A Real-world Long-term Safety and Immunogenicity Study of Olipudase Alfa Therapy in Pediatric Patients Less Than 2 Years of Age With Acid Sphingomyelinase Deficiency (ASMD)

Inclusion Criteria: * The participant must have ASMD type A/B or B and must be \<2 years of age at the time of treatment initiation, OR ASMD type A (without age restriction). * The participant must weigh ≥ 2 kg \[The United States Prescribing Information (USPI)\] for olipudase alfa specifies this minimum weight for infants receiving olipudase alfa). * The participant must have documented ASMD, as determined in peripheral leukocytes, cultured fibroblasts, or lymphocytes and/or by genotype determination. * Signed informed consent must be provided by the participant's parent(s)/legal guardian(s), including compliance with the requirements and restrictions listed in the informed consent form (ICF) and in this protocol.
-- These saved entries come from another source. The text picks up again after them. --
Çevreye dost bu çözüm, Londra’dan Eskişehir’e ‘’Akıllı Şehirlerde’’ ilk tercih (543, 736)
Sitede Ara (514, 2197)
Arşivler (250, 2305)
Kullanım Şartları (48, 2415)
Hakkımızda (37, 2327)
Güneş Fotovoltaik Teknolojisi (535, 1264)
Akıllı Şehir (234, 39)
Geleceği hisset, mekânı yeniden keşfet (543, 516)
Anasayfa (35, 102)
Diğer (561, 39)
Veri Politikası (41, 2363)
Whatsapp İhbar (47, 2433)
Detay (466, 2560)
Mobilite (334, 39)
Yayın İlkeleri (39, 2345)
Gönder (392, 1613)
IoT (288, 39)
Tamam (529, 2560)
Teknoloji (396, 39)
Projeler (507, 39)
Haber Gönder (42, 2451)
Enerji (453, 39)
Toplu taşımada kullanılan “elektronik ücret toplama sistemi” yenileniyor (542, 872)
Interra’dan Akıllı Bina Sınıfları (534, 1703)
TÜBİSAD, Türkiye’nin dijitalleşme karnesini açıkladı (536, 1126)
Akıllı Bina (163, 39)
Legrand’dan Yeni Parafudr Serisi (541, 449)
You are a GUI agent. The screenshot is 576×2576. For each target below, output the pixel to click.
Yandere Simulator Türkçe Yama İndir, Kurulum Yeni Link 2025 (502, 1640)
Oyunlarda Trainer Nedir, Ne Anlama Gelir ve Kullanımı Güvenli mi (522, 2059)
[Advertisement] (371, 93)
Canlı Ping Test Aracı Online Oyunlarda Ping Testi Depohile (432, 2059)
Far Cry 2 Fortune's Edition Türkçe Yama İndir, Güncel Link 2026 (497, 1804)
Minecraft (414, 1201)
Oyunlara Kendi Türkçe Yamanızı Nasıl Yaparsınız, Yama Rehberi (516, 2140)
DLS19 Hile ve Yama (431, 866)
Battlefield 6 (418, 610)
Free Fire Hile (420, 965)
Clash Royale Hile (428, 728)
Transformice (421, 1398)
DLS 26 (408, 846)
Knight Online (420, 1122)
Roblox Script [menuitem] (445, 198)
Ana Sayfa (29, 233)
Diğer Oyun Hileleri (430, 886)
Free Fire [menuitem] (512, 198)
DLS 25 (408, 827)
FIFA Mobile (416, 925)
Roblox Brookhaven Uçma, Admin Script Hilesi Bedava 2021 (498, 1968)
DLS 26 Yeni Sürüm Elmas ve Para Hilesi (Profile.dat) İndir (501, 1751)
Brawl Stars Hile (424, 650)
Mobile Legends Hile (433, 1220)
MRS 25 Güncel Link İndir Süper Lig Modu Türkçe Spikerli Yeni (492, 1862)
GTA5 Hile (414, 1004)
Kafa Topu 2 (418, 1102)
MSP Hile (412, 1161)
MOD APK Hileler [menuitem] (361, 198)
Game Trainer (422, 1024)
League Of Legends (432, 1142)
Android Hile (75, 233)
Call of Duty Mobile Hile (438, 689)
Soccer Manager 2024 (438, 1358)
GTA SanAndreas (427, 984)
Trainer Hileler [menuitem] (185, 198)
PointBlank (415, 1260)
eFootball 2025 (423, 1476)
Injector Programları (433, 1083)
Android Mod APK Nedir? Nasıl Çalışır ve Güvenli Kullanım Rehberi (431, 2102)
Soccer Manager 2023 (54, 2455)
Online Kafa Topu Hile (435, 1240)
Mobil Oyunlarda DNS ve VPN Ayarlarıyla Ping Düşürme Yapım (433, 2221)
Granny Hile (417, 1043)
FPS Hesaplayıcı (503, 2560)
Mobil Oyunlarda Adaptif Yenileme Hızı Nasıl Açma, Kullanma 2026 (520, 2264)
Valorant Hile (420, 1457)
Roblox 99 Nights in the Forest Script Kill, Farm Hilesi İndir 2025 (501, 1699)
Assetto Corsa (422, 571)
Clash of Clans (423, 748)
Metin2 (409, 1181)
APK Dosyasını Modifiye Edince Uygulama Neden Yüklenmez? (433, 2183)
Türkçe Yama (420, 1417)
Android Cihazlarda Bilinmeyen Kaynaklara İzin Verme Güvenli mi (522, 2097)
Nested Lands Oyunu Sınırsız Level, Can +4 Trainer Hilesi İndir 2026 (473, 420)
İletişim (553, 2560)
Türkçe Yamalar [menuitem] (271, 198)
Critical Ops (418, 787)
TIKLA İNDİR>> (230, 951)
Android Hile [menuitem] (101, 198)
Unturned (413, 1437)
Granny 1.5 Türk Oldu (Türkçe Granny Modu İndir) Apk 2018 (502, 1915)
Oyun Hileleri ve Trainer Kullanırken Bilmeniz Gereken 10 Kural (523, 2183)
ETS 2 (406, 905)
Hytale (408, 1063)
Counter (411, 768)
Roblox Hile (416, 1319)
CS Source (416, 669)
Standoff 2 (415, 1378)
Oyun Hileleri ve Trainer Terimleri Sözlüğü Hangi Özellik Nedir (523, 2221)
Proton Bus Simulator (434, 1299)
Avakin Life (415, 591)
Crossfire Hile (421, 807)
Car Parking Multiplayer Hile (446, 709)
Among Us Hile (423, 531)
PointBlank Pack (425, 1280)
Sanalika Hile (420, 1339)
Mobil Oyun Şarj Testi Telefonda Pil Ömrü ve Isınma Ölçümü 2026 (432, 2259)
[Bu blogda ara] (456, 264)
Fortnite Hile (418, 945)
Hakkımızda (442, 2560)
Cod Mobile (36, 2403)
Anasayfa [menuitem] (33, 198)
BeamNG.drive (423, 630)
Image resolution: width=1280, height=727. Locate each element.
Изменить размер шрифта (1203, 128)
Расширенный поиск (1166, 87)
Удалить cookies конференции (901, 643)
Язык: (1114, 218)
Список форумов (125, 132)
The signed ICF must be provided before any protocol-related procedures are performed. * The participant is eligible to start olipudase alfa enzyme replacement therapy or has received the first dose (and no more) of olipudase alfa, and has retrievable clinical, laboratory, and ADA data. Exclusion Criteria: * The participant has received an investigational drug within 30 days or 5 drug half-lives before signature of the ICF and study enrollment. * The participant is not suitable for participation for reasons determined by the Investigator, including medical or clinical conditions, or potential risk of noncompliance with study procedures. * The participant is an immediate family member of employees of the study site or other individuals directly involved in study conduct, in conjunction with Section 1.61 of ICH-GCP Ordinance E6.